### Activity:
Each entry below must come back exactly as written, without its pictures.

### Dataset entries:
*-*-*

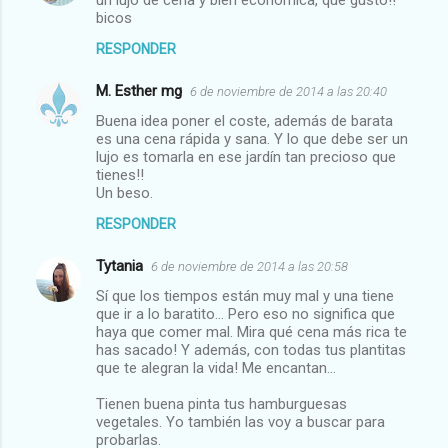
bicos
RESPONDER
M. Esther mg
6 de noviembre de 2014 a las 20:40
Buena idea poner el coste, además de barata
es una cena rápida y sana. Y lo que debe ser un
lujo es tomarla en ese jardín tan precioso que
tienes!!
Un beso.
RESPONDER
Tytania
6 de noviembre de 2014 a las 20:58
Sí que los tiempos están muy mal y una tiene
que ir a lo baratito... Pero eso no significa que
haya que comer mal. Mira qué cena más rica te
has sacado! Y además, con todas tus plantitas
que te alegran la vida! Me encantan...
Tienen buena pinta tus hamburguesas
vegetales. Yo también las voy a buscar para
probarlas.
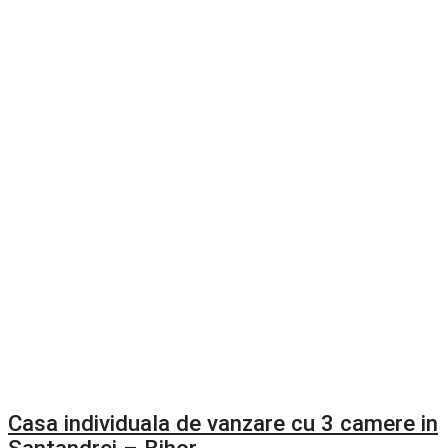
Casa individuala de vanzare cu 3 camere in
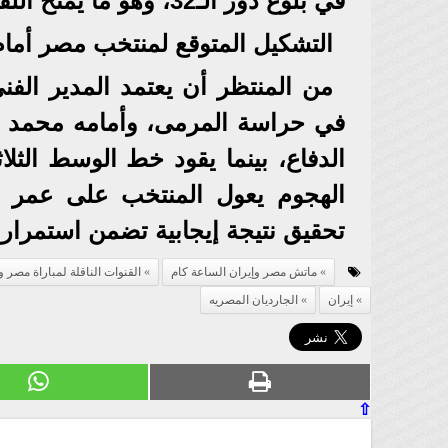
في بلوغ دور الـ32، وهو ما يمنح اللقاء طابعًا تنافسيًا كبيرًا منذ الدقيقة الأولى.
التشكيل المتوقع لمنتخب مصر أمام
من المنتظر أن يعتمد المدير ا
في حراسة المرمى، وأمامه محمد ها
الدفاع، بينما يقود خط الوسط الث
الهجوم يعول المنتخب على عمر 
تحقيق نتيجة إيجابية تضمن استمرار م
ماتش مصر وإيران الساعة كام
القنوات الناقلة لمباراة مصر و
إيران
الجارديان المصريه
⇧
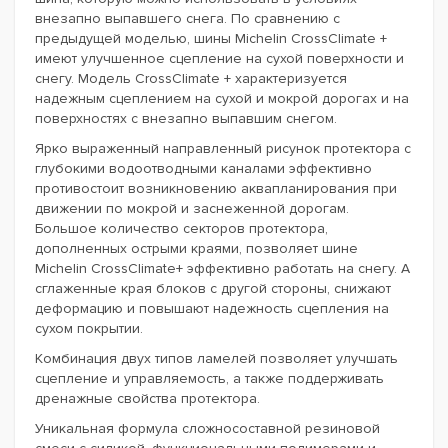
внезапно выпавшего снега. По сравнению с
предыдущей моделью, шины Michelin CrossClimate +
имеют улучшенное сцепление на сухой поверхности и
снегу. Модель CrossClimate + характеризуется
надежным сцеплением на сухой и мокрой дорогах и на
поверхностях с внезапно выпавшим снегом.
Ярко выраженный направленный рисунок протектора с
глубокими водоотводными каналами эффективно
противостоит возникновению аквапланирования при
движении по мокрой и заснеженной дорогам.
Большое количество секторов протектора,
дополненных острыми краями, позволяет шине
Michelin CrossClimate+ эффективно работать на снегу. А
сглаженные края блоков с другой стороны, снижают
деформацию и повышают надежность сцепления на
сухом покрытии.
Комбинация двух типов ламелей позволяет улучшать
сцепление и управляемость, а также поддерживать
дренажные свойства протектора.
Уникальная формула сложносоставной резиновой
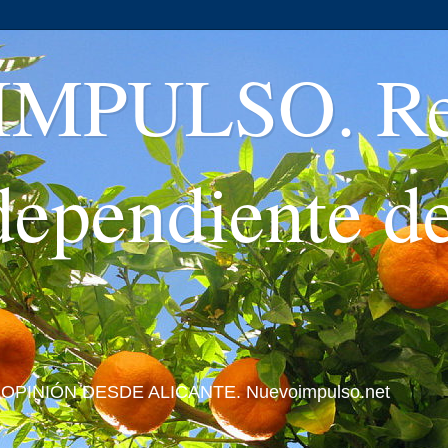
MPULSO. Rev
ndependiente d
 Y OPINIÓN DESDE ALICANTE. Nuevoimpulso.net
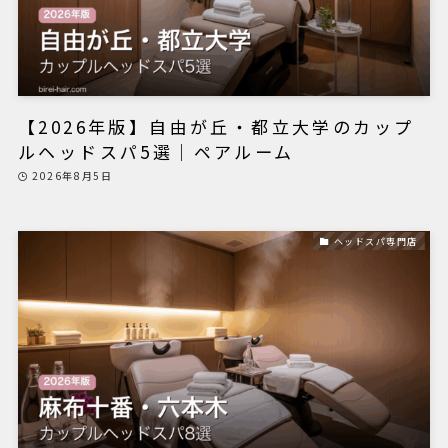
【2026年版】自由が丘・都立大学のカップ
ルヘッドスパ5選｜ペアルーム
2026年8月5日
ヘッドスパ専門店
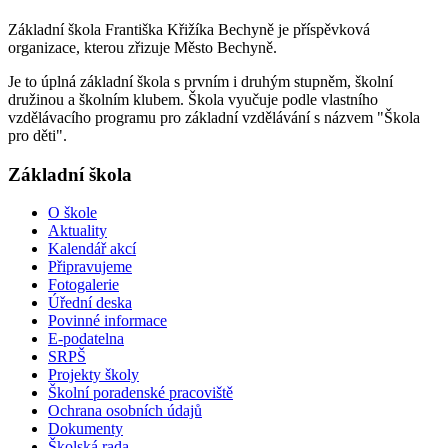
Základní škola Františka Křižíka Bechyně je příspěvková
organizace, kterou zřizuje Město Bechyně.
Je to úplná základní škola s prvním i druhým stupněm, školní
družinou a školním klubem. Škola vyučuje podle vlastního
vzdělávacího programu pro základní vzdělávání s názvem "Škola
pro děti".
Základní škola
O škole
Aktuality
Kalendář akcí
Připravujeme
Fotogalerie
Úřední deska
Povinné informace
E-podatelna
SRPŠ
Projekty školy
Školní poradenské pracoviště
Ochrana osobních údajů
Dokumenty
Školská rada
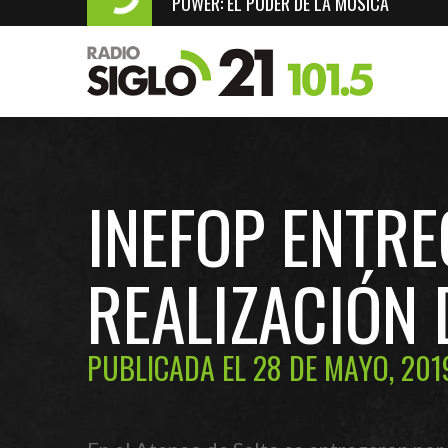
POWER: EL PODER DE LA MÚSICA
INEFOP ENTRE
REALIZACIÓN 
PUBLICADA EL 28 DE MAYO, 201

*-*-*

### Result of this task:
bicos
RESPONDER
M. Esther mg
6 de noviembre de 2014 a las 20:40
Buena idea poner el coste, además de barata
es una cena rápida y sana. Y lo que debe ser un
lujo es tomarla en ese jardín tan precioso que
tienes!!
Un beso.
RESPONDER
Tytania
6 de noviembre de 2014 a las 20:58
Sí que los tiempos están muy mal y una tiene
que ir a lo baratito... Pero eso no significa que
haya que comer mal. Mira qué cena más rica te
has sacado! Y además, con todas tus plantitas
que te alegran la vida! Me encantan...
Tienen buena pinta tus hamburguesas
vegetales. Yo también las voy a buscar para
probarlas.
Casa individuala de vanzare cu 3 camere in
في بلوغ دور الـ32، وهو ما يمنح اللقاء طابعًا تنافسيًا كبيرًا منذ الدقيقة الأولى.
التشكيل المتوقع لمنتخب مصر أمام
من المنتظر أن يعتمد المدير ا
في حراسة المرمى، وأمامه محمد ها
الدفاع، بينما يقود خط الوسط الث
الهجوم يعول المنتخب على عمر 
تحقيق نتيجة إيجابية تضمن استمرار م
ماتش مصر وإيران الساعة كام
القنوات الناقلة لمباراة مصر و
إيران
الجارديان المصريه
⇧
внезапно выпавшего снега. По сравнению с
предыдущей моделью, шины Michelin CrossClimate +
имеют улучшенное сцепление на сухой поверхности и
снегу. Модель CrossClimate + характеризуется
надежным сцеплением на сухой и мокрой дорогах и на
поверхностях с внезапно выпавшим снегом.
Ярко выраженный направленный рисунок протектора с
глубокими водоотводными каналами эффективно
противостоит возникновению аквапланирования при
движении по мокрой и заснеженной дорогам.
Большое количество секторов протектора,
дополненных острыми краями, позволяет шине
Michelin CrossClimate+ эффективно работать на снегу. А
сглаженные края блоков с другой стороны, снижают
деформацию и повышают надежность сцепления на
сухом покрытии.
Комбинация двух типов ламелей позволяет улучшать
сцепление и управляемость, а также поддерживать
дренажные свойства протектора.
Уникальная формула сложносоставной резиновой
MPULSO. Rev
ndependiente d
 Y OPINIÓN DESDE ALICANTE. Nuevoimpulso.net
【2026年版】自由が丘・都立大学のカップ
ルヘッドスパ5選｜ペアルーム
2026年8月5日
ヘッドスパ専門店
Základní škola Františka Křižíka Bechyně je příspěvková
organizace, kterou zřizuje Město Bechyně.
Je to úplná základní škola s prvním i druhým stupněm, školní
družinou a školním klubem. Škola vyučuje podle vlastního
vzdělávacího programu pro základní vzdělávání s názvem "Škola
pro děti".
Základní škola
O škole
Aktuality
Kalendář akcí
Připravujeme
Fotogalerie
Úřední deska
Povinné informace
E-podatelna
SRPŠ
Projekty školy
Školní poradenské pracoviště
Ochrana osobních údajů
Dokumenty
Školská rada
POWER: EL PODER DE LA MÚSICA
INEFOP ENTRE
REALIZACIÓN 
PUBLICADA EL 28 DE MAYO, 201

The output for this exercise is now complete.